Tutto va bene madama la marchesa. È questo il succo di un comunicato ufficiale del Dipartimento dell’amministrazione penitenziaria sulle condizioni di Alfredo Cospito in sciopero della fame dal 20 ottobre con 42 chili persi. “Risulta a questa direzione che le condizioni del detenuto Alfredo Cospito al momento siano stabili e che lo stesso riferisce benessere psico-fisico” si legge nella nota inviata all’avvocato difensore Flavio Rossi Albertini. “Il soggetto appare tranquillo” si legge nella presa di posizione assunta formalmente dal Dap ieri mentre il giorno prima, nel cercare di smentire senza peraltro riuscirci la diffida al medico di fiducia per l’intervista rilasciata a Radio Onda d’Urto, il dipartimento si era espresso attraverso le agenzie di stampa come non meglio definite “fonti”.
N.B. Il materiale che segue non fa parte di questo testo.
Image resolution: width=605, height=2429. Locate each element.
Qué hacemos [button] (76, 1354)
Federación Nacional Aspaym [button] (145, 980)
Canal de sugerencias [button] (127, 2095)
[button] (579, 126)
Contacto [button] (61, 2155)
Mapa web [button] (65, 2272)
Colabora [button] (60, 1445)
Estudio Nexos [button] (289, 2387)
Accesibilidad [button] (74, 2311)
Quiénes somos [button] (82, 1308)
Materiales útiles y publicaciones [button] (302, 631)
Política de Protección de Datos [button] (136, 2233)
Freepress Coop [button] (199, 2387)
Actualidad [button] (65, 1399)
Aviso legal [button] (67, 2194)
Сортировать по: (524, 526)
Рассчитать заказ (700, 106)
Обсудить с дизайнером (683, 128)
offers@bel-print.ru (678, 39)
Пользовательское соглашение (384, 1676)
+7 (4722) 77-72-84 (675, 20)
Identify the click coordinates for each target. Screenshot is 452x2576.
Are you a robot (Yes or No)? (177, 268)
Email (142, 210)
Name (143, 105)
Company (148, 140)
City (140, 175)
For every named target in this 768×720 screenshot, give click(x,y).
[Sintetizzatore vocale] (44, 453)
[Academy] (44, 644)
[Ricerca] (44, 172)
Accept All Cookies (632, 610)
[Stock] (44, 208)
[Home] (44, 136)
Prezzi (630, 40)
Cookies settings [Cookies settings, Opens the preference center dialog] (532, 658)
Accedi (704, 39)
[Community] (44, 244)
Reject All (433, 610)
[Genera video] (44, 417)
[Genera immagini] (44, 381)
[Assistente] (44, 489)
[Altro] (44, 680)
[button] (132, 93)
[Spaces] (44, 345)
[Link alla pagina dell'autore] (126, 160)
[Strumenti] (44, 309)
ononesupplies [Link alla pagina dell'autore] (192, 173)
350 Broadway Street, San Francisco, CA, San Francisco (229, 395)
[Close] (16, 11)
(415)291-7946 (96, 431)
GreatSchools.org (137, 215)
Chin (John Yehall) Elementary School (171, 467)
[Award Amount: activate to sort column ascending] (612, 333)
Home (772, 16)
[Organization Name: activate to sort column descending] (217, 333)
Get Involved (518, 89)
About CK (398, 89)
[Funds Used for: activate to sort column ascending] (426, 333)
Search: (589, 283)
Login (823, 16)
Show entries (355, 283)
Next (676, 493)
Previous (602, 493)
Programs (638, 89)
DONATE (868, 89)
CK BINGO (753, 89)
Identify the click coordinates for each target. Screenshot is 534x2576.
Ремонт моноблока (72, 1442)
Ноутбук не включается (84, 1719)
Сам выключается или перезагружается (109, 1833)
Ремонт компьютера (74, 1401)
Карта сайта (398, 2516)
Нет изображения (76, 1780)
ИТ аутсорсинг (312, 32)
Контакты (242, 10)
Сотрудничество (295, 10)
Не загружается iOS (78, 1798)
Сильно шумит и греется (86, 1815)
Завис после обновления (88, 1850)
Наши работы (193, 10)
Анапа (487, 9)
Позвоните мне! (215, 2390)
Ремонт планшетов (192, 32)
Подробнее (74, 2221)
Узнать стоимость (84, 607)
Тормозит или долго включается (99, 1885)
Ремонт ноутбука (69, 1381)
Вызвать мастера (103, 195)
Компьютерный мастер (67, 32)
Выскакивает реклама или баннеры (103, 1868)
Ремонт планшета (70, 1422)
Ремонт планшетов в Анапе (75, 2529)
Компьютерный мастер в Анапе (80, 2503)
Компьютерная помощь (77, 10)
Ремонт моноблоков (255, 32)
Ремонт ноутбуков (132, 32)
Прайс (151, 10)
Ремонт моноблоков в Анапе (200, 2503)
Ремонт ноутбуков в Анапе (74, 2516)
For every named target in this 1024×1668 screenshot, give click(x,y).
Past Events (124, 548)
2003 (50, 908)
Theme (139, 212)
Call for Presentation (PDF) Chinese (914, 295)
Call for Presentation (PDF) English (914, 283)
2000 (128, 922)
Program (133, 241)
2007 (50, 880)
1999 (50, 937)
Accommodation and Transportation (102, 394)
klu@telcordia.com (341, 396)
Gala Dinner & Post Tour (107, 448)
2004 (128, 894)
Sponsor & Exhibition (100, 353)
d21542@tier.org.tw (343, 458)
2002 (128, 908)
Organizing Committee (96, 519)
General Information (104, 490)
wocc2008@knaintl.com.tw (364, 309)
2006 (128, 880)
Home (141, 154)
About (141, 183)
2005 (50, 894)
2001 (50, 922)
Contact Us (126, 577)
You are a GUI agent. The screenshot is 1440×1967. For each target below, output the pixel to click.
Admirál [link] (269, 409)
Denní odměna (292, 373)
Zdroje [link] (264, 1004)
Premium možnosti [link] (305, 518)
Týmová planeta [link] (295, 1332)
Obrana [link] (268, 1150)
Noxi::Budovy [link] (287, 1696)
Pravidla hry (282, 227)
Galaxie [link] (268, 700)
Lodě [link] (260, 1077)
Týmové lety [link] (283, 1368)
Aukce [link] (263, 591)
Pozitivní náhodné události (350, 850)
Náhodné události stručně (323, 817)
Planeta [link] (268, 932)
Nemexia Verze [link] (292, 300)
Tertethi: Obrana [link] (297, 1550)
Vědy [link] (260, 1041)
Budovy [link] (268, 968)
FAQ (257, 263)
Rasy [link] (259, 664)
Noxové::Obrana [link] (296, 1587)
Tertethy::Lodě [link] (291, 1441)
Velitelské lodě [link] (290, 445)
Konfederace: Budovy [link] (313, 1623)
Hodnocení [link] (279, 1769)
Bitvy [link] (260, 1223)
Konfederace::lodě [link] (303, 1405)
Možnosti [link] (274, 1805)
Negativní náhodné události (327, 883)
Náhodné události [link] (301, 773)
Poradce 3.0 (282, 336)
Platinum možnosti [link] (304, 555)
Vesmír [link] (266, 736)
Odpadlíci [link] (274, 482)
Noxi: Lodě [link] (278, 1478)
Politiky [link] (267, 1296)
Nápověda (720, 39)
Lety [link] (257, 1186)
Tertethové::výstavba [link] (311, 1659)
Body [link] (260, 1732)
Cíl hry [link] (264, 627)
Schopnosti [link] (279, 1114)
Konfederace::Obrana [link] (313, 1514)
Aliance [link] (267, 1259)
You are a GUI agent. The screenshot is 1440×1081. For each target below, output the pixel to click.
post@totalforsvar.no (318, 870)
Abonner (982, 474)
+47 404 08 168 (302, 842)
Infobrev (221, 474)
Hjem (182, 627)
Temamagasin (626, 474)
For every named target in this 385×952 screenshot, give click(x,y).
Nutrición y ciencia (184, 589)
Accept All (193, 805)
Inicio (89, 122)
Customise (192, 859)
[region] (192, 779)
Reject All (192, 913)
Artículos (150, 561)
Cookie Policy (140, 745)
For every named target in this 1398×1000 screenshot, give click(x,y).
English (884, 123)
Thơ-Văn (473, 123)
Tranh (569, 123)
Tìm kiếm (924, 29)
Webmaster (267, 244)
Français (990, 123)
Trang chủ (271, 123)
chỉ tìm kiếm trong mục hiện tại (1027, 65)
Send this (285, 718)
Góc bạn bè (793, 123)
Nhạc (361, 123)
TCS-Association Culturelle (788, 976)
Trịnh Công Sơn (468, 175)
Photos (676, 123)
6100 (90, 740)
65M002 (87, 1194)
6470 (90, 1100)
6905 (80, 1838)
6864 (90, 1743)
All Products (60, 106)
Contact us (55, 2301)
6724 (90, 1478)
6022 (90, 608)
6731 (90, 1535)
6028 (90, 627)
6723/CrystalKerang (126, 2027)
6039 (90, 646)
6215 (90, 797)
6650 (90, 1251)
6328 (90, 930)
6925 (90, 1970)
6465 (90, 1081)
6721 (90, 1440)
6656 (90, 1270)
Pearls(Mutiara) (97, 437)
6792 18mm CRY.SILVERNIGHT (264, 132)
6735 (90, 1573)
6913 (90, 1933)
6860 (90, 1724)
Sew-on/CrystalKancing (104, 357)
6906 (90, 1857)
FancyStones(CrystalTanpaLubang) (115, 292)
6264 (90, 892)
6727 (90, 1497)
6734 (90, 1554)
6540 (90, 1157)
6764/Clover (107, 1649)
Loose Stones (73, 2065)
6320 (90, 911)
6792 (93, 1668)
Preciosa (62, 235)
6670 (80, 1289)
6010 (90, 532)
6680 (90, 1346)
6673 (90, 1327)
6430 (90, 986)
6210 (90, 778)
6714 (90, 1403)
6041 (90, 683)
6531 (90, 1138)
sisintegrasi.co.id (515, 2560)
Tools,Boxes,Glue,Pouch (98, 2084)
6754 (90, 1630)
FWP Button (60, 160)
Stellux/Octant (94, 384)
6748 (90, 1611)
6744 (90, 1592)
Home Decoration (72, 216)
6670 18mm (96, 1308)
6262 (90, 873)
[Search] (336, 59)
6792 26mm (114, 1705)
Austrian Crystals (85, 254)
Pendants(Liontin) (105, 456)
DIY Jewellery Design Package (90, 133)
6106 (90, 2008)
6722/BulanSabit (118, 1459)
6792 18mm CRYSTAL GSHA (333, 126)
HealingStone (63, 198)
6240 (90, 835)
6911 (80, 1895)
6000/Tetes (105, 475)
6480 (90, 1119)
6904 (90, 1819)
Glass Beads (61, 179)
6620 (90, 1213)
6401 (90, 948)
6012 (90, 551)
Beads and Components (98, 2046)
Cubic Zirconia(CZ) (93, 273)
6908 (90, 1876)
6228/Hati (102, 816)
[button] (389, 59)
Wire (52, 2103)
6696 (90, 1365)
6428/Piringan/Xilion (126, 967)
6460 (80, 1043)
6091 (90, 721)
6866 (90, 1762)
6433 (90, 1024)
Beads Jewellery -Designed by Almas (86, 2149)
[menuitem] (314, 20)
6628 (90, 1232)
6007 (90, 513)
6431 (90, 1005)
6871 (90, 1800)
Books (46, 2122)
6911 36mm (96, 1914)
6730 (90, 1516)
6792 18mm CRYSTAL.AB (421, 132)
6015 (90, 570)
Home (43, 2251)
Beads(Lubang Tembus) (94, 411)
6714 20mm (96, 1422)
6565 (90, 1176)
Insomma una sorta di gioco a nascondino, di dire e non dire ufficialmente che dovrebbe essere estraneo a un apparato dello Stato. “Cospito continua le attività sociali e usufruisce del tempo di permanenza nei passeggi – prosegue il Dap – È regolarmente seguito sia dal cardiologo della ASL sassarese che dal cardiologo di fiducia e le prescrizioni di entrambi vengono scrupolosamente osservate. In caso di necessità la richiesta di trasferimento presso altro istituto penitenziario dotato di assistenza intensivo potrebbe essere avanzata dal competente dirigente sanitario dell’istituto”. In realtà il trasferimento in una prigione dotata di centro clinico è già stato chiesto formalmente dall’avvocato difensore, Flavio Rossi Albertini, che replica brevemente: “I toni rassicuranti del documento del dipartimento destano stupore e sconcerto perché contrastanti con le informazioni in possesso della difesa. La nota ministeriale rappresenta inoltre una ostentata assunzione di responsabilità per ogni conseguenza del caso. Il riportare che Cospito riferisca un benessere psicofisico per giustificare l’inerzia, dimostra la mancanza di conoscenza delle conseguenze di un prolungato digiuno”.
Quella del Dap sembra il quadro di un paziente ricoverato in una casa di cura con qualche problema e non quello di un detenuto che sta mettendo a rischio l’incolumità e la vita per tutelare i suoi diritti e i diritti dei quasi 800 “ospiti” del 41 bis. Comunque oggi pomeriggio come ogni giovedì Cospito sarà visitato dalla cardiologa di fiducia Angelica Milia che relazionerà l’avvocato, sperando che non venga diffidata persino da questa attività. La dottoressa spiega di essere scettica su quanto afferma il Dap secondo cui i parametri sarebbero nei limiti, aggiungendo che i medici del carcere si sono detti favorevoli al trasferimento in una prigione con un centro clinico dopo aver cercato di dissuadere Cospito dal proseguire il digiuno. Intanto la Cassazione ha fissato al 20 aprile prossimo l’udienza in cui sarà discusso il ricorso presentato dalla difesa contro il provvedimento con cui il Tribunale di Sorveglianza aveva confermato l’applicazione del regime di carcere duro previsto dall’articolo 41 bis del regolamento penitenziario. Si tratta di un termine di tempo lunghissimo altamente incompatibile con le condizioni di salute di un recluso in sciopero della fame ora da quasi 100 giorni.
Anche se i tempi della Suprema Corte sono questi per tutti i tipi di ricorsi la questione resta drammatica con il rischio di finire in tragedia. La difesa comunque chiede di anticipare la data a causa delle ragioni di salute del detenuto. A Cospito arriva la solidarietà degli imputati del processo al centro sociale torinese di Askatasuna. “Solidarietà e sostegno alle battaglie di civiltà contro l’ergastolo ostativo e il 41 bis”. E dopo le prese di posizione dei consigli comunali di Torino e Nuoro per la revoca del 41bis a Cospito il segretario di Rifondazione Comunista Maurizio Acerbo invita a fare altrettanto il consiglio comunale di Pescara la città natale dell’anarchico. “Non si tratta di simpatizzare con le idee e le azioni di Cospito ma di chiedere l’applicazione dell’articolo 27 della Costituzione che prevede che le pene non possono consistere in trattamenti contrari al senso di umanità”.